Lets perform some manual approach for final state in ket notation.

backend = BasicAer.get_backend('statevector_simulator')
job = execute(qc,backend).result()
vec2 = job.get_statevector(qc)
vec2

array([ 0.75      +0.j        ,  0.21650635+0.375j     ,
0.21650635+0.375j     , -0.125     +0.21650635j])

getBlochSphere(qc) • Two qubits state vector as tensor product

Since this circuit consists of pure superposition brought up by $U_3$ gate, it is possible to obtain final state vector by taking direct product of single qubit states.
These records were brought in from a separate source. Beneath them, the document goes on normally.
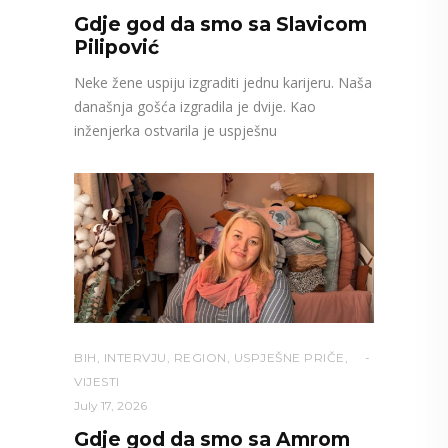
Gdje god da smo sa Slavicom
Pilipović
Neke žene uspiju izgraditi jednu karijeru. Naša
današnja gošća izgradila je dvije. Kao
inženjerka ostvarila je uspješnu
BIH
,
INTERVJU
,
REGION
,
USPJEŠNE PRIČE
,
VIJESTI
July 17, 2026
Gdje god da smo sa Amrom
Results from operation of $U_3$ gate on single qubit can be multiplied with direct product operation to get final state.

$$(a|0 \rangle + b| 1\rangle) \otimes (c|0 \rangle + d| 1\rangle) = (ac|00 \rangle + ad|01 \rangle + bc|10 \rangle + bd|11 \rangle$$

i.e.,

$$\left(\begin{array}{c} a \\ b \end{array} \right) \otimes \left( \begin{array}{c} c \\ d \end{array} \right) = \left( \begin{array}{c} ac \\ ad \\ bc \\ bd \end{array} \right)$$

Where $$|00 \rangle , |01 \rangle , |10 \rangle$$ and $$|11 \rangle$$ are basis states for two qubit system.

vec2 = np.kron(vec1,vec1)
vec2

array([ 0.75      +0.j        ,  0.21650635+0.375j     ,
0.21650635+0.375j     , -0.125     +0.21650635j])

• Matrix Representation

Based on above circuit, lets construct the matrix representation of the circuit using fundamental gates matrices involved in the circuit.

$$U_3(\theta_1, \phi_1, \lambda_1) = \left( \begin{array}{cc} \cos(\theta/2) & -e^{i\lambda}\sin(\theta/2) \\ e^{i\phi}\sin(\theta/2) & e^{i\lambda+i\phi}\cos(\theta/2) \end{array} \right)$$

Final Matrix to represent the quantum circuit

$$U = U_3 \otimes U_3$$

backend = BasicAer.get_backend('unitary_simulator')
job = execute(qc, backend)
ndArray = job.result().get_unitary(qc, decimals=3)
UM2 = np.matrix(ndArray)
UM2

matrix([[ 0.75 +0.j   , -0.217-0.375j, -0.217-0.375j, -0.125+0.217j],
[ 0.217+0.375j, -0.375+0.65j ,  0.125-0.217j,  0.433-0.j   ],
[ 0.217+0.375j,  0.125-0.217j, -0.375+0.65j ,  0.433-0.j   ],
[-0.125+0.217j, -0.433+0.j   , -0.433+0.j   , -0.375-0.65j ]])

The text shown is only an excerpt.